ReplyDeleteWith the wheel removed from your bike, inspect the outer ICAbike01 surface of the tire to make sure there are no sharp objects like a thumb-tack or thorn stuck in the tread.
Remove Tir
Remove the valve cap and fully deflate the[url=http://www.icarbonsports.com/products/wheels-rims/carbon-bike-rims/]carbon fiber rims[/url]tube by depressing the valve stem with the hooked end of your tire lever. There are two main types of valve stems, a schrader valve and a presta valve. This tutorial is based on a schrader valve, but I will be covering the different valve types in another tutorial.
Now it’s time to remove your tire, one side at a time. Choose a section of tire that is away from the valve and hook one of the tire levers under the bead, directly in line with one of your spokes. Pry one side of the tire bead over the edge of the rim, and then hook the end of the tire lever to the nearest spoke. Insert another tire lever two spokes away from the first, and a third another two spokes away. Now the middle lever should fall out, and you can continue the process. When the tire is loose enough you can just run a tire lever around the rest of the rim to pull the whole side over.
After you have removed one side of the tire, the other side should come off very easily.
Inspect Tube
Now remove the tube from the tire, and try to keep track of where itICAbike01 was positioned in relation to the tire. Inflate the tube to approximately twice its original size. This will expand the hole making it easier to find.
Listen carefully to the entire circumference[url=http://www.icarbonsports.com/products/wheels-rims/carbon-bike-rims/]carbon bike rims[/url]of the tube; you should hear a hissing sound that will indicate where the leak is. As a last resort you can submerge the tube in water and watch for bubbles, but you’ll want to avoid doing this as you’ll need the tube to be completely dry in order for the patch glue to work.
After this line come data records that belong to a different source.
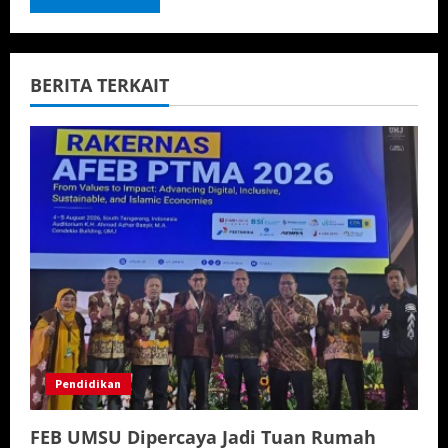
BERITA TERKAIT
Pendidikan
FEB UMSU Dipercaya Jadi Tuan Rumah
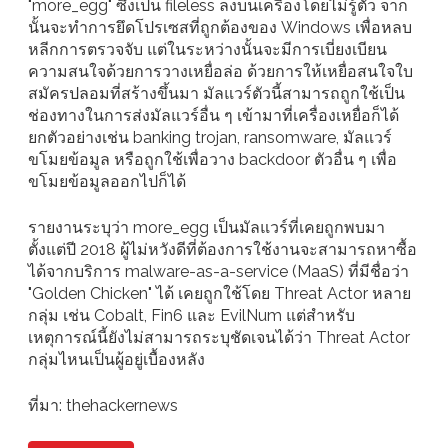
"more_egg" ซึ่งเป็น fileless ลงบนเครื่องโดยไม่รู้ตัว จาก
นั้นจะทำการยึดโปรเซสที่ถูกต้องของ Windows เพื่อหลบ
หลีกการตรวจจับ แต่ในระหว่างนั้นจะมีการเบี่ยงเบียน
ความสนใจด้วยการวางเหยื่อล่อ ด้วยการให้เหยื่อสนใจใบ
สมัครปลอมที่สร้างขึ้นมา มัลแวร์ตัวนี้สามารถถูกใช้เป็น
ช่องทางในการส่งมัลแวร์อื่น ๆ เข้ามาที่เครื่องเหยื่อก็ได้
ยกตัวอย่างเช่น banking trojan, ransomware, มัลแวร์
ขโมยข้อมูล หรือถูกใช้เพื่อวาง backdoor ตัวอื่น ๆ เพื่อ
ขโมยข้อมูลออกไปก็ได้
รายงานระบุว่า more_egg เป็นมัลแวร์ที่เคยถูกพบมา
ตั้งแต่ปี 2018 ผู้ไม่หวังดีที่ต้องการใช้งานจะสามารถหาซื้อ
ได้จากบริการ malware-as-a-service (MaaS) ที่มีชื่อว่า
"Golden Chicken" ได้ เคยถูกใช้โดย Threat Actor หลาย
กลุ่ม เช่น Cobalt, Fin6 และ EvilNum แต่สำหรับ
เหตุการณ์นี้ยังไม่สามารถระบุชัดเจนได้ว่า Threat Actor
กลุ่มไหนเป็นผู้อยู่เบื้องหลัง
ที่มา: thehackernews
Once you’ve found the leak, take note of whether it is on the inner or outer side of the tube.
If the hole was on the outer side of the tube, inspect the inner surface of the tire in that spot to make sure the object that caused the puncture is not still stuck in the tire. Double check the entire inner side of the tire by running your fingers along the entire surface, feeling for obstacles along the way.
If the hole was on the inner side of the tube,[url=http://www.icarbonsports.com/products/wheels-rims/carbon-bike-rims/]carbon bicycle rims[/url]inspect your entire rim to make sure there are no sharp burrs in the metal, and that the rim tape is properly protecting the tube from your spoke ends.
Now that the rim and tire are clear, it’s time to patch the tube. [url=http://www.icarbonsports.com/]zipp 404[/url]Select an appropriate sized patch for the hole. Use the sandpaper or scraper provided in your kit to buff the surface of the tube for an area a bit larger than the patch. You need to buff the tube so that it is no longer shiny. If the molding line is running along the area where the patch is to be applied, you must sand it down completely, or it will provide an air channel. Once buffed, avoid touching that area with your fingers.
Apply a dab of rubber cement, and then spread it into a thin coat, using your cleanest finger. Work quickly. You want a thin, smooth coat of cement; if you keep fiddling with it as it begins to dry, you’ll risk making it lumpy. The thinner the cement, the faster it will dry. It is very important to allow the cement to dry completely.
Peel the foil from the patch and press the patch onto the tube firmly, squeezing the patch tightly onto the tube.